In the October cover story of Association Meetings, industry leaders suggested several possible solutions to the current housing crisis, in which a growing number of attendees are booking outside the contracted room block, thanks to cheaper hotel rates found on the Web. We posted a short poll on our Web site asking readers what they thought of the solutions mentioned in the article. Here's one particularly well-articulated response — from reader Holly Hospel, president, Ahh Hah! Discovery Tools for the Meetings Executive, www.ahhHah.com. Hospel has lectured and written about this housing issue for various industry organizations, and her company has produced a CD called “Mission to Avoid Attrition.”

Can offering attendees and/or exhibitors incentives to book within the group room block effectively curb bookings outside the block?

“There is no one answer. Every group needs to find the solutions package that works for its attendee profile.”

What do you think about each of the following tactics used to help reduce booking outside the block?

  • Reduced registration fees for those who book inside the block: “Hotels are providing discounted room rates so they can fill their inventory. Why make the groups take a financial hit because the hotels are undercutting them? This solution puts more financial hardship on groups that are often small and don't have much margin as it is. And what about groups that don't charge registration fees?”
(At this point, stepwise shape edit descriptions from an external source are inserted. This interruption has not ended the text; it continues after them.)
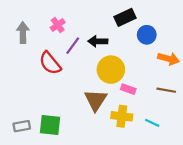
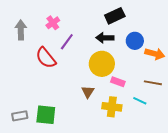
blue circle: (147, 35) -> (135, 41), moved
black arrow: (98, 41) -> (105, 38), moved
brown triangle: (96, 100) -> (88, 92), size x0.6
cyan line: (152, 123) -> (140, 101), moved

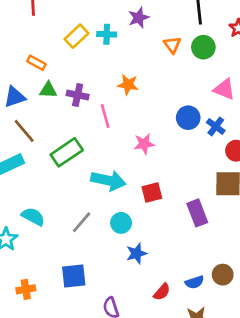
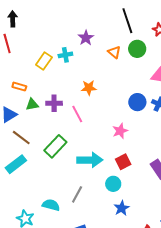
pink star: (144, 144) -> (120, 131), moved
cyan semicircle: (33, 217) -> (51, 205), moved
cyan circle: (121, 223) -> (113, 184), moved

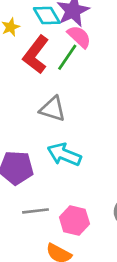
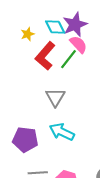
gray triangle: (53, 109) -> (55, 97), turned 40

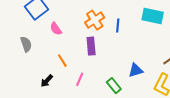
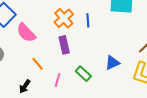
pink semicircle: (56, 29) -> (26, 33), size x1.5
green rectangle: (114, 86) -> (83, 74), moved

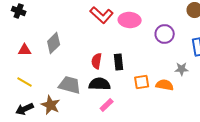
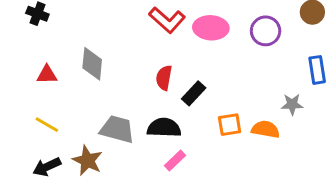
purple circle: (165, 34) -> (266, 31), moved
gray diamond: (54, 43) -> (92, 64), turned -40
red semicircle: (97, 61) -> (164, 78), moved
black rectangle: (119, 62) -> (194, 93), turned 49

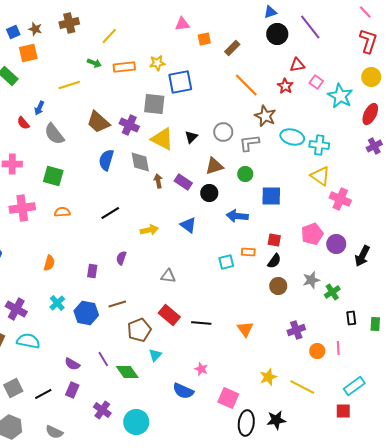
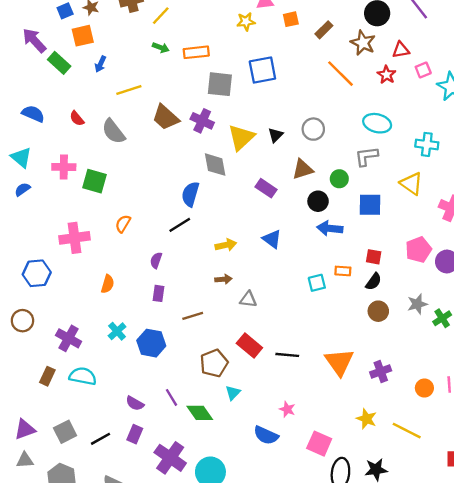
yellow line: (109, 36) -> (161, 16), moved
yellow star: (157, 63) -> (246, 22), moved
pink square: (316, 82) -> (423, 70), turned 32
yellow line: (69, 85) -> (129, 90), moved
gray square: (154, 104) -> (220, 84), moved
blue arrow: (39, 108) -> (100, 64), moved
brown star: (265, 116) -> (363, 43), moved
cyan ellipse: (292, 137) -> (377, 123), moved
yellow triangle: (162, 139) -> (241, 137), turned 50
gray L-shape: (249, 143) -> (366, 156), moved
blue semicircle: (106, 160) -> (190, 194), moved
green square: (53, 176) -> (95, 181), moved
yellow triangle: (320, 176) -> (411, 183), moved
brown arrow: (158, 181) -> (223, 279), moved, turned 96
black circle: (209, 193) -> (318, 201), moved
pink cross: (22, 208) -> (74, 238), moved
orange semicircle: (62, 212) -> (123, 224), turned -56
purple semicircle: (121, 258) -> (156, 260), moved
brown line: (117, 304) -> (193, 316), moved
orange triangle: (245, 329) -> (339, 362), size x1.5
purple cross: (296, 330) -> (381, 371), moved
yellow star: (268, 377) -> (366, 419), turned -30
purple cross: (102, 410) -> (170, 458), size x1.5

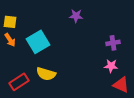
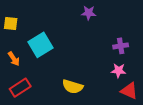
purple star: (76, 16) -> (89, 13), moved
orange arrow: (10, 40) -> (14, 59), moved
yellow semicircle: (46, 74) -> (73, 87), moved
  • Priority location points for exhibitors who book inside the block: “It might help, but who verifies that all those exhibitors actually booked inside the block? The often-overburdened meeting planner? This solution requires that a large database of exhibitor names be cross-referenced against another larger database of hotel rooms occupied. It is very difficult to cross-check large databases by hand, and hotels don't typically provide their room inventory electronically.

  • Those who book inside the block are enrolled in a drawing for such things as a hotel room upgrade or a certificate for free spa treatment. “Not likely, the person who is saving $50 a night already won their sweepstakes and their odds are a lot better.”

  • Requirement to book within the block in order to qualify for exhibit space: “When so many associations are struggling to woo exhibitors to participate in their show, is it a wise business decision to have policies that penalize them? My guess is those exhibitors will exhibit at a competitor's show where policies don't penalize them for trying to save their company money.”



Rather than factoring the cost of renting a facility's meeting space into the negotiated hotel rate for the group, would it be preferable for that rental fee to be offered by the hotel as a separate fee?

“This is definitely an option for some groups, especially with the increasing availability of alternative meeting space outside of hotels. Of course, groups that get a 10-percent commission from room pick-up numbers don't like this solution because it undercuts their core business model. There is also the risk that if you don't negotiate a block of rooms, all of the rooms in the hotel (or even the city) could be occupied, and your attendees will have no place to stay. But in the short term, whenever you know the climate of the economy and thus the general room availability, this is a good solution.”

What about reducing the numbers of years out that a group contracts for hotel rooms?

“The economic climate, room inventory, Internet influences, and technological tools are in a rapid state of flux. Any one of these has the power to significantly influence attendee behavior and pick-up patterns. It may no longer be prudent to book contracts five or eight or 10 years in advance.”

Any other possible solutions?

“Yes, progressive contracting. This is where the group negotiates for a small block of hotel rooms five years out. Then three years out (and based on two more years of history), the group increases or decreases its block, and so on until they have negotiated a contract that perfectly fits the group's pick-up patterns. This kind of contracting can be done all the way up to six months before the event.

“Another option is to use an indexing clause. Negotiate the contract and space and rooms just as you would have, but agree to indexing the hotel room rate off an agreed-upon source x-number of months out. For example, the group and the hotel agree to use hotels.com prices as the hotel room-rate index. Two months before the event, the meeting executive checks hotels.com, finds that the hotel is charging $150 as the market rate to the person on the street. This number is used an an index: the hotel provides an extra 10 percent discount to the group, because the group represents a quantity purchase and should get something better than the person off the street. Voilè, you have an acceptable hotel rate of $135 for the group.”